▶ [DESCRIPTION OF THE TASK]: Below are some entries. Repeat exactly the lines from the one with "বাংলাদেশ রোড ট্রান্সপোর্ট" through the one with "Team (405, 1265)", and only those.

▶ [EXTRACTED DATA]:
# # # #

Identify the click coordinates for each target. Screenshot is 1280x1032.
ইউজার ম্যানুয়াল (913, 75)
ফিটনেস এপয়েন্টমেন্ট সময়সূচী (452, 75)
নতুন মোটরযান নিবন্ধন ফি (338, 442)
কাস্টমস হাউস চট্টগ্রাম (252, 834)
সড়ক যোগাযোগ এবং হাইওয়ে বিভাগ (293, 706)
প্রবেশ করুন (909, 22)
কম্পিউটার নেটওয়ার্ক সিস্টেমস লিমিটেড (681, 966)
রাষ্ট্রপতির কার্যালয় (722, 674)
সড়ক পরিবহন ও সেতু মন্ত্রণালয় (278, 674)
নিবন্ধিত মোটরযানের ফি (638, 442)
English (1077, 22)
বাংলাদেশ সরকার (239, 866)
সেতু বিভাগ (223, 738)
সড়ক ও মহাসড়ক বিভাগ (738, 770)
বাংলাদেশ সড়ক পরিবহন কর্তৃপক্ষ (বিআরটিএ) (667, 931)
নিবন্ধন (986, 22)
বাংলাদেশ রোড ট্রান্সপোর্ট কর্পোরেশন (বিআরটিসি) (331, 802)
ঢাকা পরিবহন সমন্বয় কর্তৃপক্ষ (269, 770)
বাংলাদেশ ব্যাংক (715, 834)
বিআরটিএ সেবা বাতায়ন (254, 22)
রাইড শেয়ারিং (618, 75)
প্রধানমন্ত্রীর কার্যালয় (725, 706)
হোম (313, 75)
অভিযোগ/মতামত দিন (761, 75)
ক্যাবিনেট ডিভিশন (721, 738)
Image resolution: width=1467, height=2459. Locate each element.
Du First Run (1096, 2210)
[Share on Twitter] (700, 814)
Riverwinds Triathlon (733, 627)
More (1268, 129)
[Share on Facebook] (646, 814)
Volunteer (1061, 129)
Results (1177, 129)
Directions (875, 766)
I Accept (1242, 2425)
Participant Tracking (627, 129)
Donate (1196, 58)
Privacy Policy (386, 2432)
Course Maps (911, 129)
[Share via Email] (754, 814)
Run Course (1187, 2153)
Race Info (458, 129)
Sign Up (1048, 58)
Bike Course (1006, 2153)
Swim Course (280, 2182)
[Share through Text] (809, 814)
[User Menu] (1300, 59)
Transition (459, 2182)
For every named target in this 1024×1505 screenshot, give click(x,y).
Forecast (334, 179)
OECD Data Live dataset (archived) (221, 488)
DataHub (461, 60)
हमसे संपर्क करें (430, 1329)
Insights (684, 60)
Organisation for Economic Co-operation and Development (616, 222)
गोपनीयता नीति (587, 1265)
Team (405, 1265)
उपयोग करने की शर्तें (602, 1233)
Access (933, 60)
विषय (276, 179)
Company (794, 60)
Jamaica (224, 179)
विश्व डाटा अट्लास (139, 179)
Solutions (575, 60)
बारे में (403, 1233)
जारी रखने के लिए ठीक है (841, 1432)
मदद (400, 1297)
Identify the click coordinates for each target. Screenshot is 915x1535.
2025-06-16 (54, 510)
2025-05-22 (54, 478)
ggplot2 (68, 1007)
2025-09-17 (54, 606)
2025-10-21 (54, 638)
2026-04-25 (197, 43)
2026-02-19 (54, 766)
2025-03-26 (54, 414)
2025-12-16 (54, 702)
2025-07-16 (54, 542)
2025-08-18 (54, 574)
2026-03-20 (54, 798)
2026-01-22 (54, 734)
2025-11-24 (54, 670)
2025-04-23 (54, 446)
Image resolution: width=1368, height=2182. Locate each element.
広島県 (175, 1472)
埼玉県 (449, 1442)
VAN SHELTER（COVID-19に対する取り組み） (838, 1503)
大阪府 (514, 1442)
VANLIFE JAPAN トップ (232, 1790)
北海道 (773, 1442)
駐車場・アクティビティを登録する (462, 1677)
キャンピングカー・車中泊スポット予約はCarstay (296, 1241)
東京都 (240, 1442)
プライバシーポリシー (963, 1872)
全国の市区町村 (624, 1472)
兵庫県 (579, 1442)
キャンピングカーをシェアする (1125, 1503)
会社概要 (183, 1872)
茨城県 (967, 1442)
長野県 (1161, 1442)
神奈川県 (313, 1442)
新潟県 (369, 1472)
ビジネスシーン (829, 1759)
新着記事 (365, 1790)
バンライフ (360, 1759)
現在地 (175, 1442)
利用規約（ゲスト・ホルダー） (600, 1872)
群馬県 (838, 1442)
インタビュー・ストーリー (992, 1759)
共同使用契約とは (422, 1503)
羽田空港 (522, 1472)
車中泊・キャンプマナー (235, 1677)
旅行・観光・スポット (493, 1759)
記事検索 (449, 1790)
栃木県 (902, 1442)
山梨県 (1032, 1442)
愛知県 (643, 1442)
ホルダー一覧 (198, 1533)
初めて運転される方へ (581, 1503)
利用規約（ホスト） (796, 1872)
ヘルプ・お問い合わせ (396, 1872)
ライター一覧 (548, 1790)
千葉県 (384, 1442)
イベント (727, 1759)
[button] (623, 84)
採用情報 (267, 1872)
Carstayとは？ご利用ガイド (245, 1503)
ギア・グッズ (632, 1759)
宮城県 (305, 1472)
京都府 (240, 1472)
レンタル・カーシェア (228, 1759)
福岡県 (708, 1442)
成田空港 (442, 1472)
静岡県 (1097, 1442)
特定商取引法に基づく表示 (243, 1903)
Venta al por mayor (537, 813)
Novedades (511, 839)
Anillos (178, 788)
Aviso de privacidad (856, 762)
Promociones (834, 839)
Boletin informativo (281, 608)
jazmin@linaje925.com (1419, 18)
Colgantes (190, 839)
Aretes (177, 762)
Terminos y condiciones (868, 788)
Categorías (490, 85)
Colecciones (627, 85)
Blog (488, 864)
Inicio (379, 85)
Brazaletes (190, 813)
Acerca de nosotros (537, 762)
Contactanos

# # # #

▶ [ANSWER SPACE]:
বাংলাদেশ রোড ট্রান্সপোর্ট কর্পোরেশন (বিআরটিসি) (331, 802)
ঢাকা পরিবহন সমন্বয় কর্তৃপক্ষ (269, 770)
বাংলাদেশ ব্যাংক (715, 834)
বিআরটিএ সেবা বাতায়ন (254, 22)
রাইড শেয়ারিং (618, 75)
প্রধানমন্ত্রীর কার্যালয় (725, 706)
হোম (313, 75)
অভিযোগ/মতামত দিন (761, 75)
ক্যাবিনেট ডিভিশন (721, 738)
Image resolution: width=1467, height=2459. Locate each element.
Du First Run (1096, 2210)
[Share on Twitter] (700, 814)
Riverwinds Triathlon (733, 627)
More (1268, 129)
[Share on Facebook] (646, 814)
Volunteer (1061, 129)
Results (1177, 129)
Directions (875, 766)
I Accept (1242, 2425)
Participant Tracking (627, 129)
Donate (1196, 58)
Privacy Policy (386, 2432)
Course Maps (911, 129)
[Share via Email] (754, 814)
Run Course (1187, 2153)
Race Info (458, 129)
Sign Up (1048, 58)
Bike Course (1006, 2153)
Swim Course (280, 2182)
[Share through Text] (809, 814)
[User Menu] (1300, 59)
Transition (459, 2182)
For every named target in this 1024×1505 screenshot, give click(x,y).
Forecast (334, 179)
OECD Data Live dataset (archived) (221, 488)
DataHub (461, 60)
हमसे संपर्क करें (430, 1329)
Insights (684, 60)
Organisation for Economic Co-operation and Development (616, 222)
गोपनीयता नीति (587, 1265)
Team (405, 1265)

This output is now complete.